Dzisiaj jest 19 września 2024 r.
Chcę dodać własny artykuł

Zatrzymany włamywacz po brutalnym zniszczeniu drzwi do mieszkania – co się wydarzyło?

Sokólscy policjanci dokonali zatrzymania 34-letniego mężczyzny, który zdemolował drzwi i wtargnął do mieszkania swojej byłej partnerki. Kobieta oszacowała straty na kwotę tysiąca złotych. Mieszkańcowi Sokółki przedstawiono zarzuty dotyczące zniszczenia mienia w warunkach recydywy oraz naruszenia miru domowego.

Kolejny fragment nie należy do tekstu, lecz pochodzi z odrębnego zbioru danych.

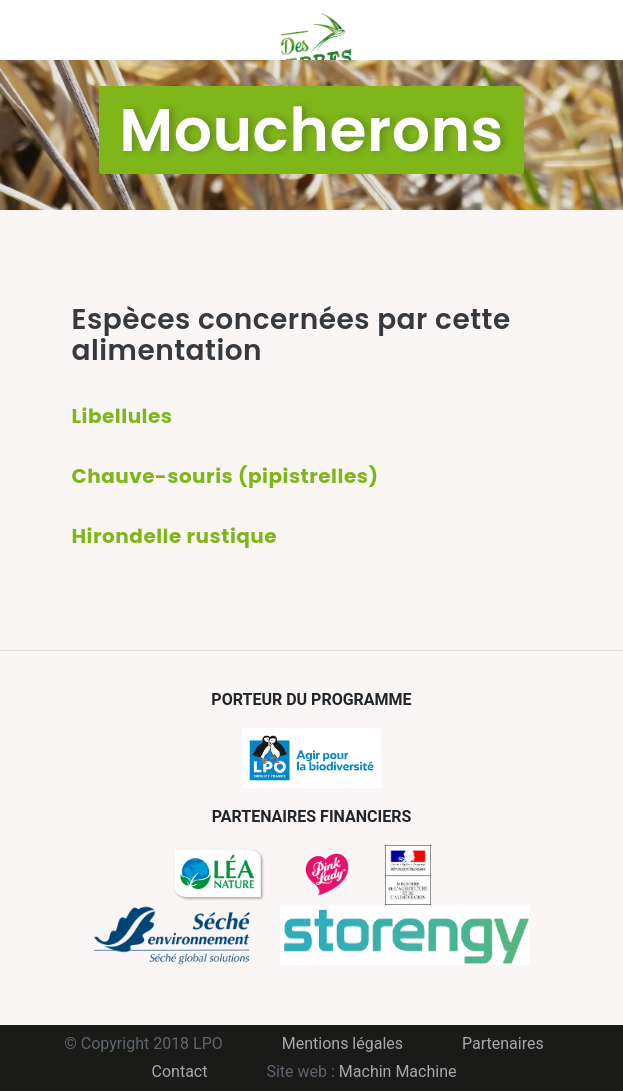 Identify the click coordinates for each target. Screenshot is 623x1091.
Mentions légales (342, 1043)
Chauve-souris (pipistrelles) (225, 476)
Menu (87, 30)
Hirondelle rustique (175, 536)
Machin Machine (398, 1071)
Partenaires (503, 1043)
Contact (180, 1071)
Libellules (122, 416) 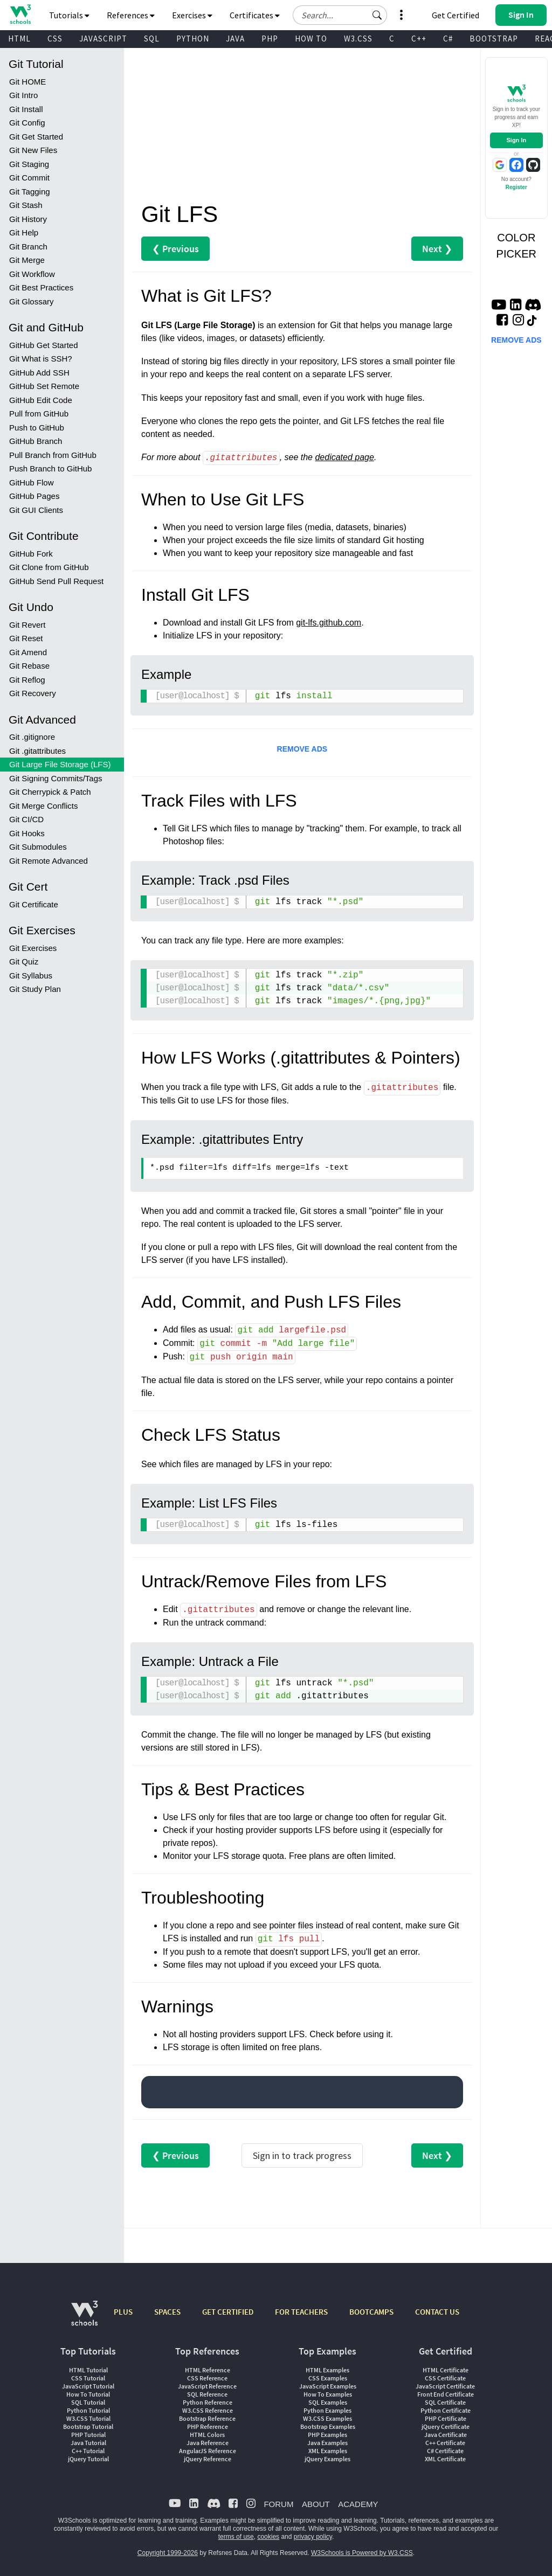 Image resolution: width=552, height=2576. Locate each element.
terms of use (236, 2536)
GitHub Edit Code (40, 400)
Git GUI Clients (36, 510)
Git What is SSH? (40, 358)
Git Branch (28, 246)
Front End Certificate (445, 2394)
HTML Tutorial (88, 2370)
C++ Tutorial (88, 2451)
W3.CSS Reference (207, 2410)
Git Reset (26, 638)
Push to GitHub (36, 427)
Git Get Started (36, 136)
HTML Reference (207, 2370)
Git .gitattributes (37, 750)
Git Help (23, 232)
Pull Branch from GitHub (52, 455)
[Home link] (20, 14)
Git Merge (27, 260)
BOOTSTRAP (494, 38)
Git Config (27, 122)
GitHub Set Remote (44, 386)
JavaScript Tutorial (88, 2386)
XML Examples (327, 2451)
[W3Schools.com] (84, 2319)
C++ (418, 38)
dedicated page (344, 457)
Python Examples (327, 2410)
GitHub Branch (35, 441)
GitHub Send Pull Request (56, 581)
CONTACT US (437, 2312)
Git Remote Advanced (48, 860)
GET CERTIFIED (227, 2312)
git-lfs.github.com (328, 622)
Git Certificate (33, 904)
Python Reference (207, 2402)
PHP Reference (207, 2426)
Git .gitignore (32, 736)
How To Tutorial (88, 2394)
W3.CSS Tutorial (88, 2418)
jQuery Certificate (446, 2426)
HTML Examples (327, 2370)
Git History (28, 219)
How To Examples (327, 2394)
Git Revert (27, 624)
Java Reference (208, 2443)
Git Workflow (32, 274)
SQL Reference (207, 2394)
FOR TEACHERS (301, 2312)
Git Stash (26, 205)
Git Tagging (29, 191)
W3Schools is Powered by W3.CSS (362, 2553)
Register (516, 187)
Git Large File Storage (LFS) (60, 764)
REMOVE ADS (302, 749)
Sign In (516, 140)
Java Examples (327, 2443)
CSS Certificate (445, 2378)
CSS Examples (327, 2378)
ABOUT (316, 2504)
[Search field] (340, 15)
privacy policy (313, 2536)
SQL (152, 38)
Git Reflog (27, 679)
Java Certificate (445, 2435)
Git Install (26, 109)
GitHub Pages (34, 496)
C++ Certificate (445, 2443)
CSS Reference (207, 2378)
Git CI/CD (26, 819)
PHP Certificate (445, 2418)
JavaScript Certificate (445, 2386)
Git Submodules (38, 846)
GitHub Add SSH (39, 372)
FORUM (278, 2504)
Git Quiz (23, 961)
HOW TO (311, 38)
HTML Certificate (445, 2370)
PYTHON (192, 38)
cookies (268, 2536)
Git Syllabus (30, 975)
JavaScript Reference (207, 2386)
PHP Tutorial (88, 2435)
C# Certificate (445, 2451)
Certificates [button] (255, 15)
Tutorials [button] (69, 15)
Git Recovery (32, 693)
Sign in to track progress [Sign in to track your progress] (302, 2155)
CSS (55, 38)
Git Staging (29, 164)
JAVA (235, 38)
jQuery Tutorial (88, 2459)
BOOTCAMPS (371, 2312)
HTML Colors (207, 2435)
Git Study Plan (35, 989)
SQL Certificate (445, 2402)
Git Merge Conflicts (43, 805)
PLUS (123, 2312)
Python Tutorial (88, 2410)
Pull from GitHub (38, 413)
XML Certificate (445, 2459)
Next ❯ (437, 248)
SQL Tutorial (88, 2402)
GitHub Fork (31, 553)
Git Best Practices (41, 287)
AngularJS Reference (207, 2451)
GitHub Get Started (43, 345)
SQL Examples (327, 2402)
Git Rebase (29, 665)
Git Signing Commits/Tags (55, 778)
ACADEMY (358, 2504)
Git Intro (23, 95)
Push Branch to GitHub (50, 468)
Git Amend (28, 652)
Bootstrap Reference (207, 2418)
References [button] (131, 15)
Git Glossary (31, 301)
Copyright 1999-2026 (167, 2553)
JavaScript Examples (327, 2386)
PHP (269, 38)
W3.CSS (358, 38)
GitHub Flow (31, 482)
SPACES (167, 2312)
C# (448, 38)
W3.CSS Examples (327, 2418)
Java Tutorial (88, 2443)
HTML (19, 38)
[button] (377, 15)
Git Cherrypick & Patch (50, 791)
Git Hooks (27, 833)
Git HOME (27, 81)
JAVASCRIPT (103, 38)
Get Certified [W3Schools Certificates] (455, 15)
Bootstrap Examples (327, 2426)
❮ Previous (175, 248)
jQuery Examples (327, 2459)
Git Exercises (33, 948)
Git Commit (29, 177)
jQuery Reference (207, 2459)
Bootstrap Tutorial (88, 2426)
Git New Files (33, 150)
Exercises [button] (192, 15)
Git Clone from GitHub (49, 567)
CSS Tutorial (88, 2378)
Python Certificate (445, 2410)
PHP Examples (327, 2435)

AWANTUR NA PROSTO Z MIESZKANIA

Jak ustalili funkcjonariusze, mężczyzna, będąc pod wpływem alkoholu, usiłował dostać się do lokalu swojej byłej dziewczyny. Gdy ta nie reagowała na jego wezwania, postanowił dać upust swojej frustracji, kopiąc w drzwi. Po chwili zielone światło czaszkowe pozwoliło mu na wdarcie się do środka. Mimo uporczywych próśb kobiety, by opuścił jej mieszkanie, 34-latek ani myślał się wycofać. Co więcej, jego zuchwałość zmusiła pokrzywdzoną do wezwania policji, która szybko zareagowała na sytuację.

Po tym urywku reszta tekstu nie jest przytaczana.